Nada de esto es nuevo, desde luego. Otros lo han dicho antes que Oscar Peña Martínez. Pero la fuerza de su opinión radica en un hecho que nosotros no podemos presentar: este hombre viene de allá. En sus carnes y en su espíritu están las huellas de la tiranía. El la ha sufrido, no la mira desde la distancia del exilio. Allá en la isla dice el, “no se entienden a veces las querellas del destierro. Allá estamos pendientes de ustedes, seguimos atentamente lo que hablan, escriben y hacen ustedes, confiamos en que en el futuro la guía moral del rescate nacional y el brazo de la reconstrucción sean ustedes, pero a veces nos desconcertamos al observar ciertas conductas y escuchar ciertos juicios de Miami. ¿Es ninguna cosa realmente grande frente al drama de disolución que esta viviendo Cuba? ¿Puede ser más importantes los matices ideológicos o las aspiraciones personales que el hecho real de que allá hay una población de 10 millones de almas sometidas a diario al doble flagelo del hambre y del terror? Nosotros allá no criticamos, añade Oscar Peña. Tratamos de crear. No restamos, tratamos de sumar. ¿Que Mas Canosa habla con los rusos en Miami o en Moscú? Muy bien. ¿Qué la Plataforma Democrática pide una negociación política internacionalmente supervisada? Muy bien. ¿Qué otros piden un plebiscito? Muy bien. Lo que no nos gusta es que se le den excusas al opresor para continuar su obra de opresión. Por ejemplo: eso de hablar de saldar cuentas, o ahora de reclamar propiedades. ¡Ustedes no saben el daño que eso hace moralmente dentro de la población ¡ Le citare un caso. El gobierno construyo un Policlínico en un almacén de la Habana Vieja. Cuando se dijo allá que la familia propietaria del almacén se proponía reclamarlo, la prensa castrista abulto el hecho y armo tremendo escándalo durante semanas, diciendo: ¿No ven? ¡Eso es lo que quieren los gusanos de Miami! ¡Quitarles a ustedes el Policlínico! ¿Se dan cuenta aquí de lo que eso significa allá?”

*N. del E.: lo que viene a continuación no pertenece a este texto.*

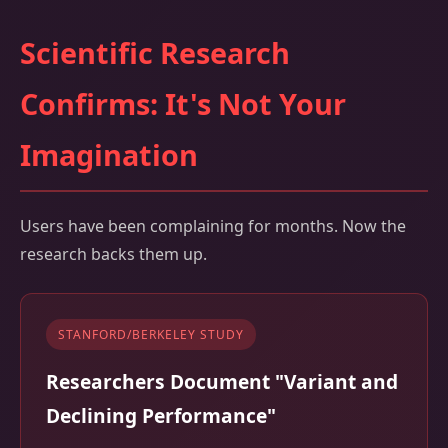
Scientific Research
Confirms: It's Not Your
Imagination
Users have been complaining for months. Now the
research backs them up.
STANFORD/BERKELEY STUDY
Researchers Document "Variant and
Declining Performance"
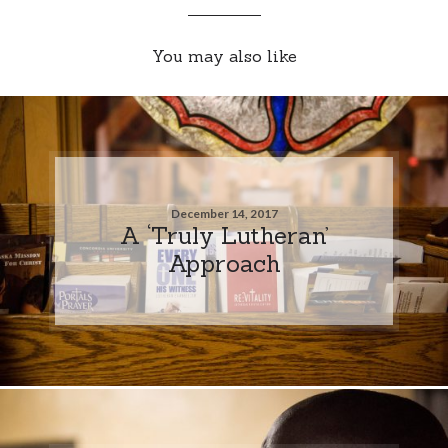
You may also like
December 14, 2017
A ‘Truly Lutheran’
Approach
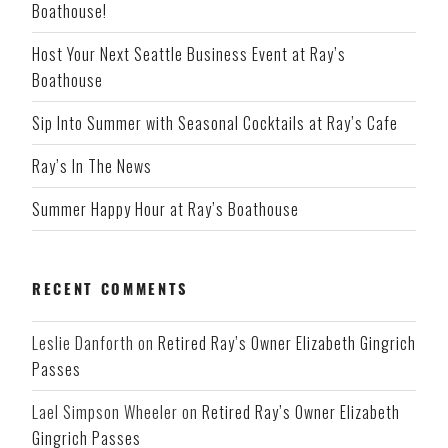
Boathouse!
Host Your Next Seattle Business Event at Ray’s
Boathouse
Sip Into Summer with Seasonal Cocktails at Ray’s Cafe
Ray’s In The News
Summer Happy Hour at Ray’s Boathouse
RECENT COMMENTS
Leslie Danforth
on
Retired Ray’s Owner Elizabeth Gingrich
Passes
Lael Simpson Wheeler
on
Retired Ray’s Owner Elizabeth
Gingrich Passes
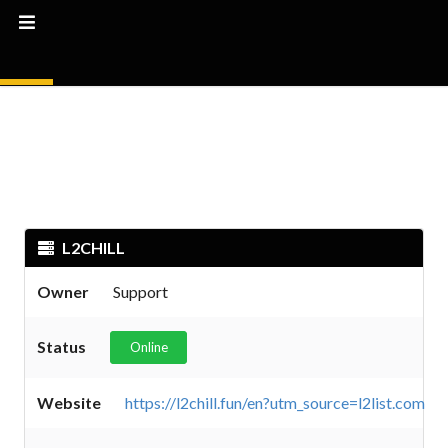
L2CHILL
Owner
Support
Status
Online
Website
https://l2chill.fun/en?utm_source=l2list.com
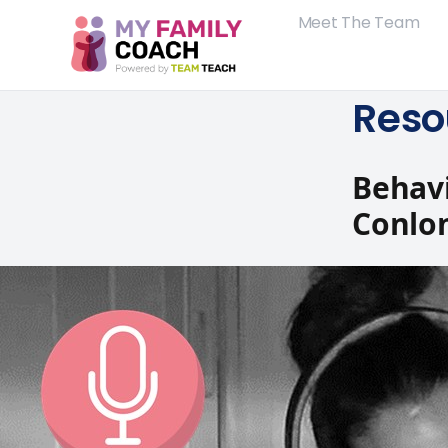
Meet The Team
Reso
Behavi
Conlo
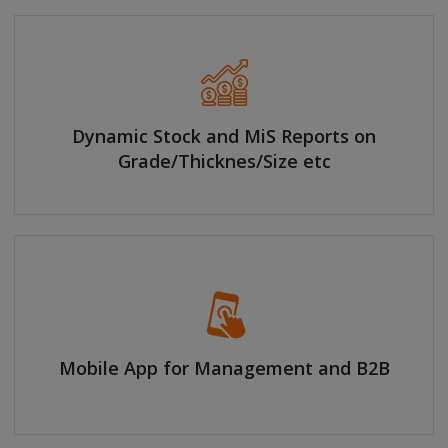
Dynamic Stock and MiS Reports on
Grade/Thicknes/Size etc
Mobile App for Management and B2B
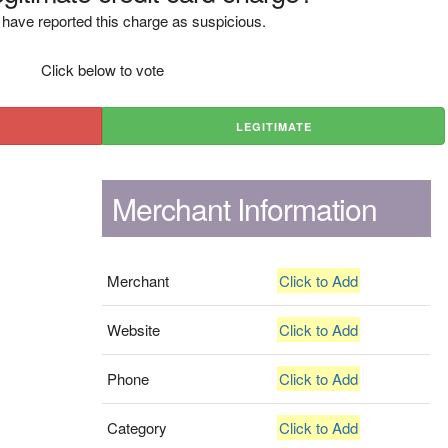
have reported this charge as suspicious.
Click below to vote
LEGITIMATE
Merchant Information
Merchant
Click to Add
Website
Click to Add
Phone
Click to Add
Category
Click to Add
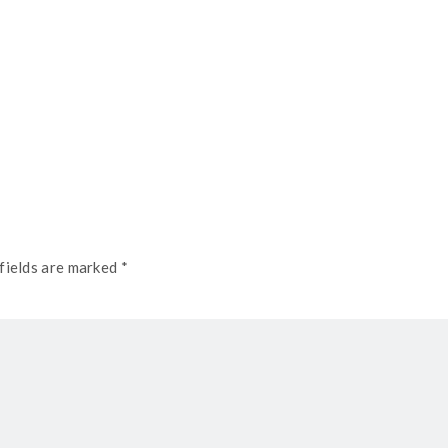
fields are marked *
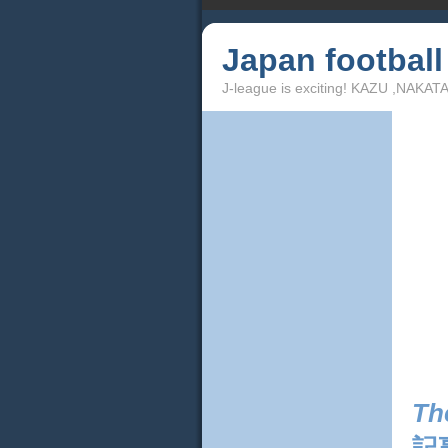
Japan footbal
J-league is exciting! KAZU ,NAKA
Th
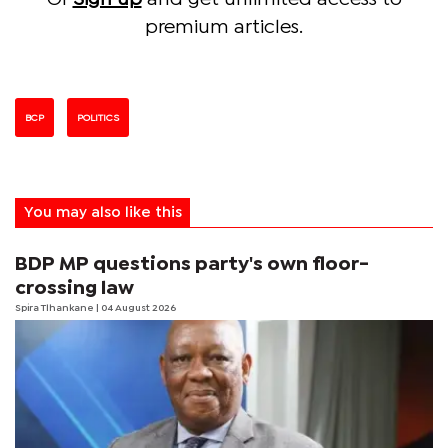
premium articles.
BCP
POLITICS
You may also like this
BDP MP questions party's own floor-
crossing law
Spira Tlhankane
| 04 August 2026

Nos damos cuenta Oscar Peña pero de todos modos insistimos ciega y estúpidamente en tácticas que tienen un efecto contraproducente. Si alguien, por ejemplo, sugiere aquí que una acción combinada de las cancillerías rusa y americana podría contribuir a distender el problema de Cuba, los superpatriotas ponen el grito en el cielo y acusan al que lo proponga de ofender la soberanía de Cuba (a pesar de que ellos han estado siempre a sueldo de los yanquis). Si se propone que se llame a los oficiales jóvenes a dar un golpe de Estado, se saca el fantasma del caudillismo, del bonapartismo. Si se pide para Cuba un acuerdo negociado, con supervisión internacional, como el de Nicaragua, se dice que es una treta para salvar a Castro. Si se insta al pueblo a lanzarse a la calle en protesta para acabar de definir a los militares (con el déspota o con Cuba) se sacan los pañuelos de la hipocresía diciendo que eso es provocar una matanza. La cuestión es no hacer nada, no producir nada, pero criticando siempre a los que hacen algo o proponen algo. Con tácticas así, la tiranía no va a durar 30 años, sino 30,000.

Todo el mundo sabe que yo confió poco en las soluciones pacificas mientras exista Castro. Todo el mundo y la Seguridad saben también que mi tesis es la del magnicidio, seguido de un levantamiento popular. Me he vuelto escéptico, lo reconozco. Pero escuchando hablar a este joven cubano he pensado que acaso el y su generación están en lo cierto y yo soy el equivocado. Ellos pueden muy bien ser el futuro de Cuba. No entenderlo del todo no me autoriza a rechazarlo.